Table height: This one is more personal preference than anything, but I think my Agents of C.O.M.I.C.S. days spoiled me because of the 4 foot high tables. Makes it much easier on the knees and lower back, but even then, I understand this is hard to accommodate. So this is more of a personal gripe than anything.
That’s about it for pro’s and con’s. I think the tournament was well-ran, stayed on time, and the prize support was pretty amazing. A very friendly staff as well as friendly gamers made it a very enjoyable experience.
As for how I fared in the tournament… Well, I ended up going 1-2-2 and placed 16th out of 44 players. My total points were 133.5 and got the prize for 2nd place Best Sportsman. I got 3 out of 5 votes for “Most Favorite Opponent”, which was good enough to take 2nd place. For my efforts, I got the Empire Reinforcement Battalion! (I got the Warhounds in the raffle!)
I played Stephen Johnstone (very cool guy) in Round 1 against his Tomb Kings and it ended up a draw. In the last turn, he was able to kill off my General, and that proved to be the deciding factor in making it a draw as opposed to a win for me. Very fun game. Round 2 I played Jeff Seuss’s High Elves and got yet another draw. I believe in Turn 3 we started taking shots of Patron Tequila… made for a very enjoyable game. He got my vote for Most Favorite Opponent and was part of the Leadership 2 group. The third game of the first day was against Wade Durant and his Dark Elves and they handed me my first loss of the tournament. So at the end of Day 1 I was 0-1-2. The next day I started off with Brian Karol’s Skaven and got a pretty decisive victory. He was a new gamer and was still learning the ways of how you play a Skaven army. Finally, my last game was against Justin Rusk who played Wood Elves. This game went pretty poorly for me (and awesome for him!) as he charged my Carnosaur – and broke it in combat – and then I failed to rally the next turn. Obviously, he ran him off and then widdled down my Saurus unit with a Treeman and Dryads. He was a good general and could really tell that he knew how to play his army. So, overall, 1-2-2 with a 16th place finish. Sorry for the lack of great detail in these but I really could do entire posts on each of the games – and I just might. But the intent of this post is to give thoughts on the West Coast GT and how I did, so short and sweet is what I’m shooting for.

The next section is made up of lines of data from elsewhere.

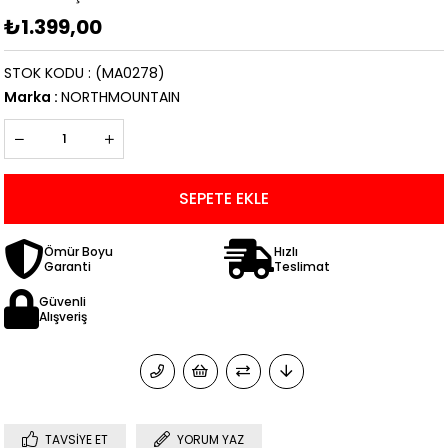
₺1.399,00
STOK KODU
(MA0278)
Marka
:
NORTHMOUNTAIN
Ömür Boyu
Hızlı
Garanti
Teslimat
Güvenli
Alışveriş
TAVSIYE ET
YORUM YAZ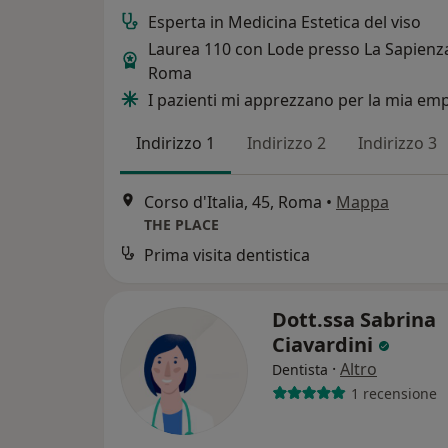
Esperta in Medicina Estetica del viso
Laurea 110 con Lode presso La Sapienza
Roma
I pazienti mi apprezzano per la mia em
Indirizzo 1
Indirizzo 2
Indirizzo 3
Corso d'Italia, 45, Roma
•
Mappa
THE PLACE
Prima visita dentistica
Dott.ssa Sabrina
Ciavardini
·
Altro
Dentista
1 recensione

On Saturday night, a handful of us stuck around and got some food nearby and then decided to do a mega battle. The idea was to set up each of our armies and then we had to play with somebody else’s army. We had 3 vs. 3 and I ended up using Ryan Frayer’s Wood Elves. As is customary with mega battles, we never finished and got to Round 2 before we decided drinking was the better idea. We had a blast, though and it really kinda tied the whole tournament together with the camaraderie that these guys showed one another. There was laughs, cries, more laughs, and even some shots thrown in there somewhere. It was an awesome night… although the time change didn’t help much the next morning!
Overall, I was very pleased with the West Coast GT and, depending on where I’m at around this time next year, I will definitely make it back. The guys that ran the tournament did a hell of a job and the venue they chose was top notch. All of the players were very cool and I seen some of the best painted armies I’ve ever seen at this tournament. Those guys from SoCal really know how to put on a tournament and show off their armies. I’d recommend this tournament to anybody on the west coast or anybody that’s willing to do a little bit of travel, just like I did. Thanks again to everybody that was there and the TO’s, it was one hell of a party! Enjoy the pics! Also, my apologies to the painters of each of these armies, my camera work does the detail in which these armies are painted no justice!